Here at Barker, we are steeped in history, expertise and craftsmanship. Our formal wear offering ‘Barker Collars’, provides the discerning gentlemen with attire of distinction. With a long- standing passion for exemplary quality and service, we have always been inspired by London’s epi centre for world- class tailoring – Savile Row.

Here, we take you on a journey… No. 32 Savile Row, Central London: the home of Savile Row Tailoring, a traditional and modern bespoke tailoring service for men and women where Henry Poole (creator of the Tuxedo) opened the doors to his tailoring premises in 1846 and has since been hailed as the ‘Founder of Savile Row.’ Interestingly the term ‘bespoke’ is said to have originated from this very street.


The row is entrenched in history, with Royalty and famous celebrities frequenting to visit the streets most discerning designers. Prince Charles, Winston Churchill, Charlie Chaplin and Napoleon the III to name a mere few. Savile Row was born to be great.

The 20th Century welcomed Frederick Scholte, notorious for developing something completely new on the cobbles of this street. An English drape was made for the Prince of Wales –  soon to be dubbed the ‘London Cut’ – a high, small armhole with a generous upper sleeve that permits the jacket to remain close to the neck whilst freeing the arm to move with comfort.

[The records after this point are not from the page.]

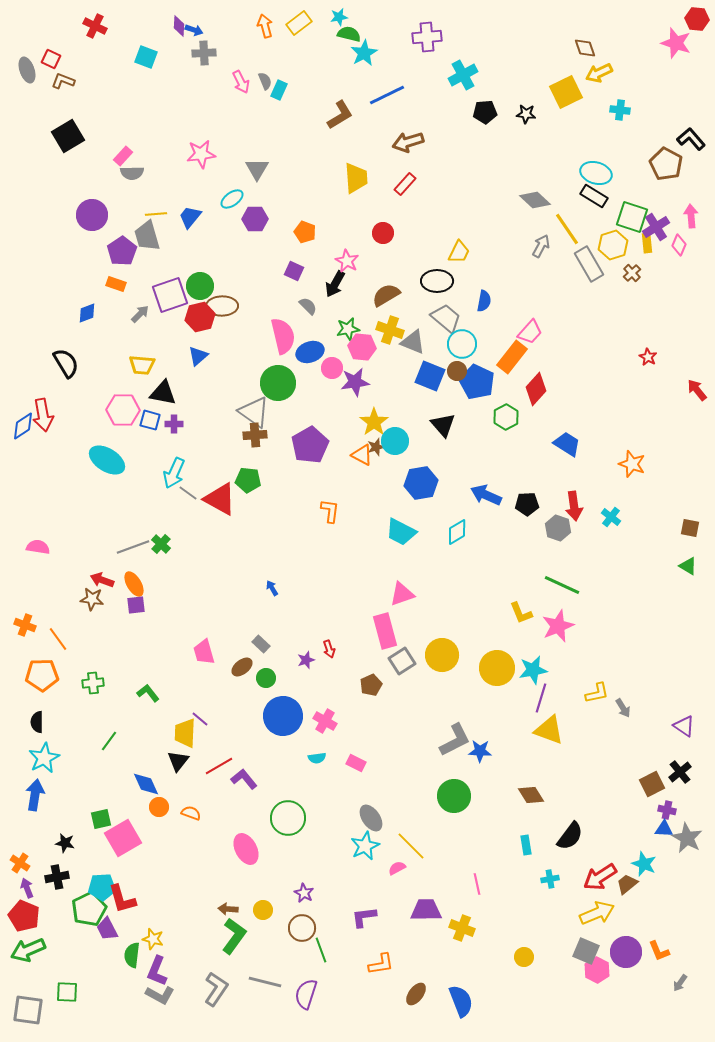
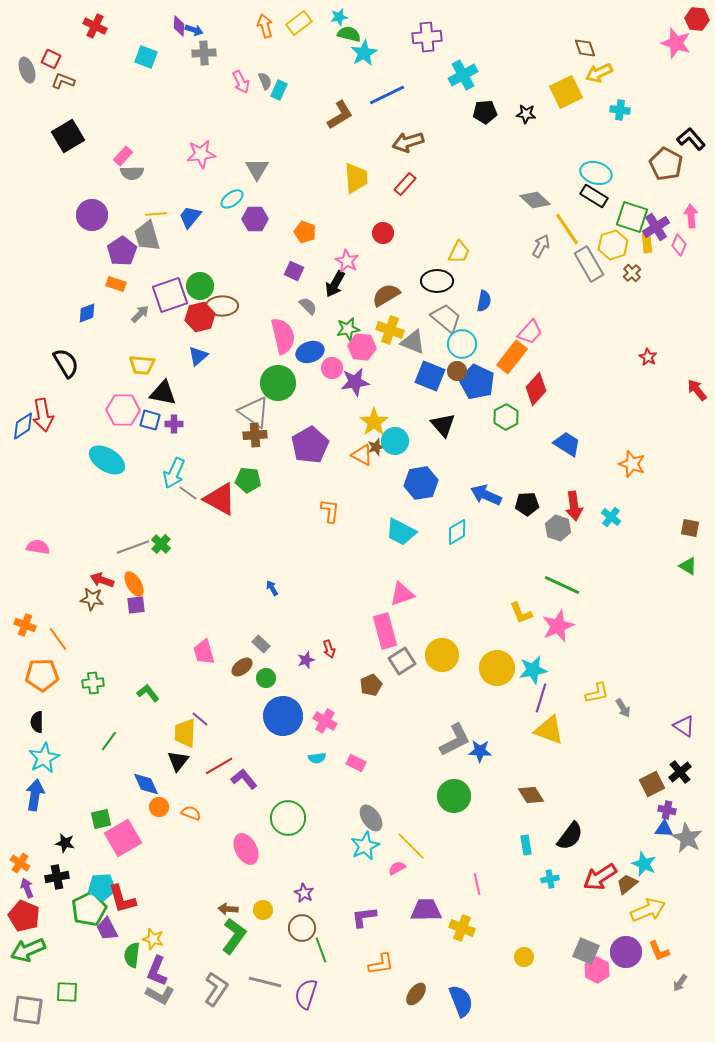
yellow arrow at (597, 913): moved 51 px right, 3 px up
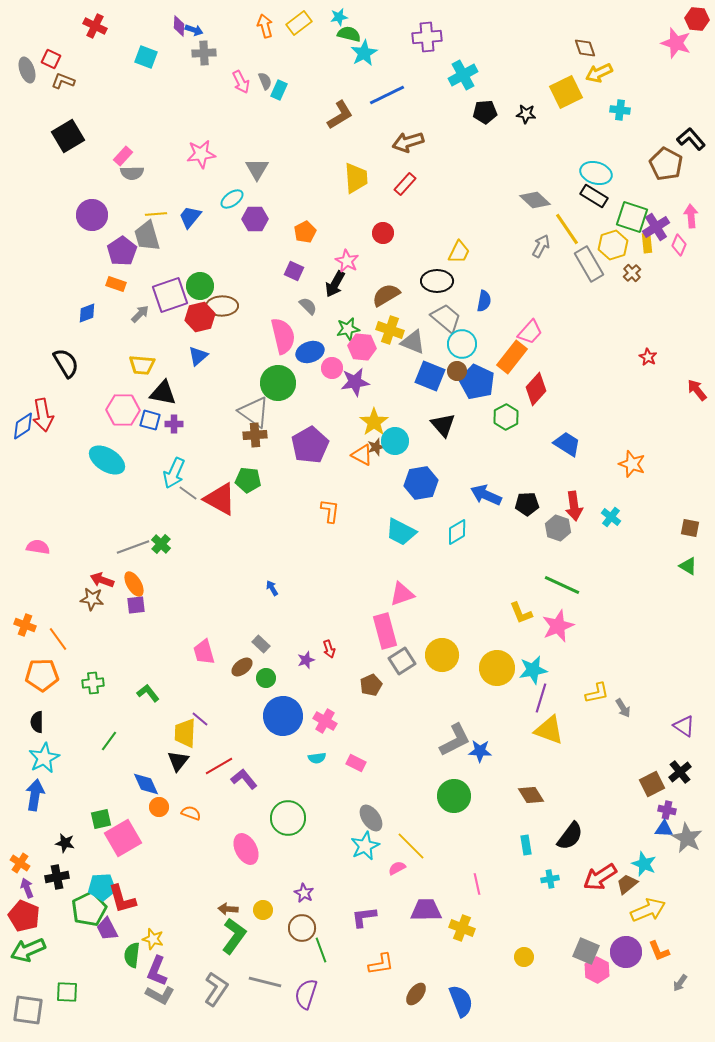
orange pentagon at (305, 232): rotated 25 degrees clockwise
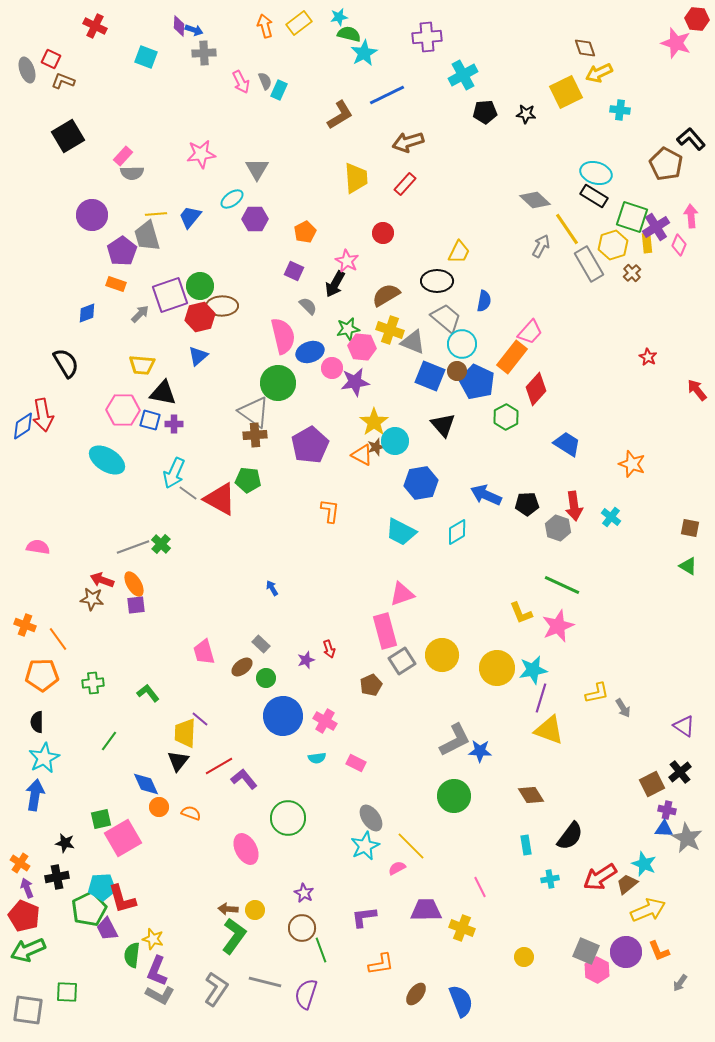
pink line at (477, 884): moved 3 px right, 3 px down; rotated 15 degrees counterclockwise
yellow circle at (263, 910): moved 8 px left
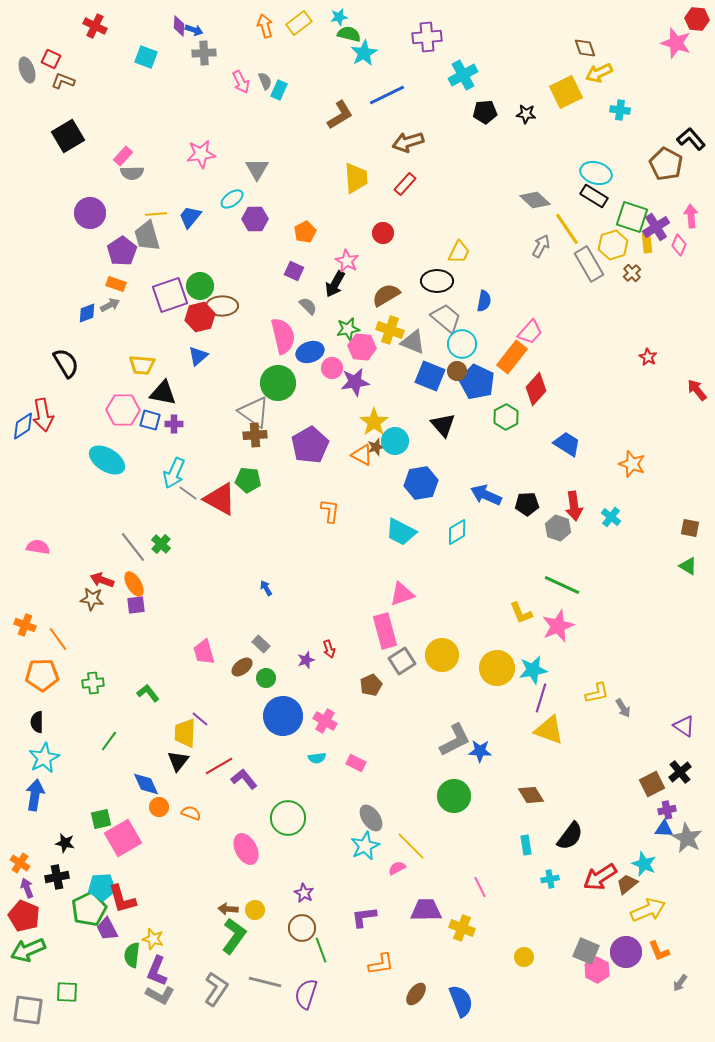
purple circle at (92, 215): moved 2 px left, 2 px up
gray arrow at (140, 314): moved 30 px left, 9 px up; rotated 18 degrees clockwise
gray line at (133, 547): rotated 72 degrees clockwise
blue arrow at (272, 588): moved 6 px left
purple cross at (667, 810): rotated 24 degrees counterclockwise
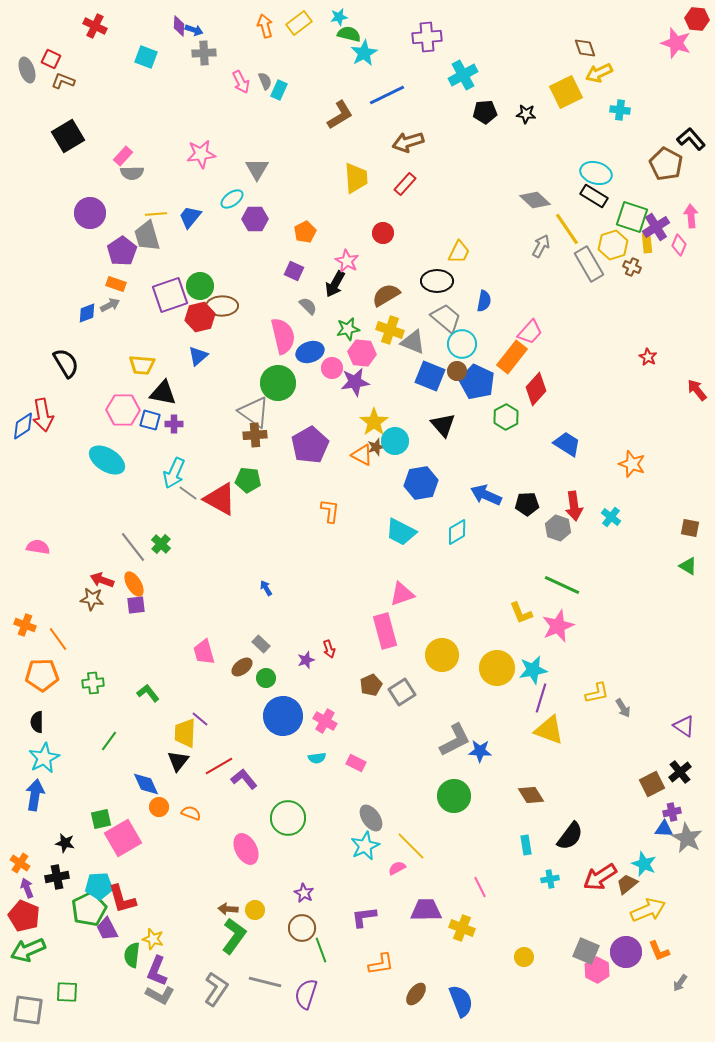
brown cross at (632, 273): moved 6 px up; rotated 24 degrees counterclockwise
pink hexagon at (362, 347): moved 6 px down
gray square at (402, 661): moved 31 px down
purple cross at (667, 810): moved 5 px right, 2 px down
cyan pentagon at (102, 887): moved 3 px left, 1 px up
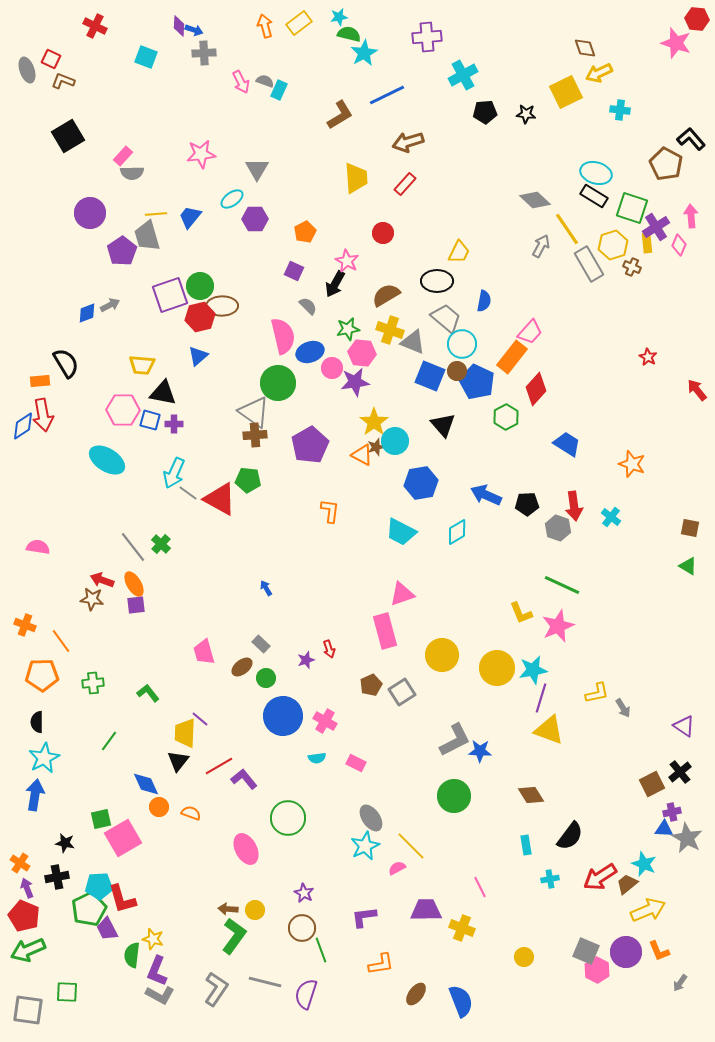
gray semicircle at (265, 81): rotated 48 degrees counterclockwise
green square at (632, 217): moved 9 px up
orange rectangle at (116, 284): moved 76 px left, 97 px down; rotated 24 degrees counterclockwise
orange line at (58, 639): moved 3 px right, 2 px down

Soon after, Scholte became known for making the best shoulder on Savile Row and even inspired and trained a young Per Anderson with his new genre of tailoring. Subsequently, in years to come Per Andeson found himself collaborating his talents with skilled trouser cutter Sidney Sheppard, to form Anderson & Sheppard.

The dynamic duo began their great journey at No.30 Savile Row in 1906. They enjoyed 78 years of revolutionary tailoring, bringing “civil tailoring” to Savile Row. Years on, the beautifully cut and classic English suit hanging in your wardrobe is all thanks to Anderson & Sheppard.

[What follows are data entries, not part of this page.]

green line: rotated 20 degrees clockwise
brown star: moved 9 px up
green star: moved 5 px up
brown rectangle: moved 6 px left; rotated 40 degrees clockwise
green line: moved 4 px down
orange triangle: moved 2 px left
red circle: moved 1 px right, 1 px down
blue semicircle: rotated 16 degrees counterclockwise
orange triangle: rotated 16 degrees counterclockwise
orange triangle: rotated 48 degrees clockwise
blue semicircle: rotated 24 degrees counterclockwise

Fast forward to the 1970’s, Tiny Rowland acquired Anderson and Sheppard’s tailors, where it has stayed within the Rowland family up until this day. However, with an influx of custom and demand, the rent on Savile Row naturally grew. By 2006, rents had soared and 19 tailoring businesses were forced to shut down. Savile Row saw influential names and businesses being taken away from the street on which they were not only born, but history made.

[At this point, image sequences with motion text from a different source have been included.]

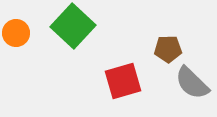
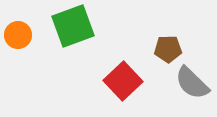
green square: rotated 27 degrees clockwise
orange circle: moved 2 px right, 2 px down
red square: rotated 27 degrees counterclockwise
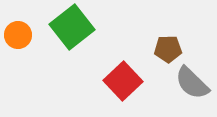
green square: moved 1 px left, 1 px down; rotated 18 degrees counterclockwise
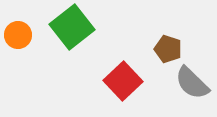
brown pentagon: rotated 20 degrees clockwise
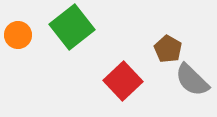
brown pentagon: rotated 12 degrees clockwise
gray semicircle: moved 3 px up
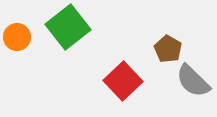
green square: moved 4 px left
orange circle: moved 1 px left, 2 px down
gray semicircle: moved 1 px right, 1 px down
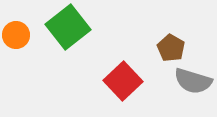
orange circle: moved 1 px left, 2 px up
brown pentagon: moved 3 px right, 1 px up
gray semicircle: rotated 27 degrees counterclockwise
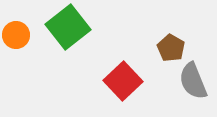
gray semicircle: rotated 51 degrees clockwise
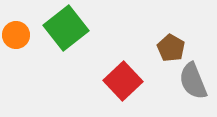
green square: moved 2 px left, 1 px down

In true Savile Row style, the designers still here were determined to continue on the story and successes – Ozwald Boateng, Timothy Everest and Richard James revitalised the street. A Vanity Fair feature in 1997 offered the three designers a jolt in popularity, triggering a change: store fronts were altered; marketing and publicity were utilised; and a challenge was put towards the traditional Savile Row styling. Savile Rows story has not been smooth, but it has been saved from being over.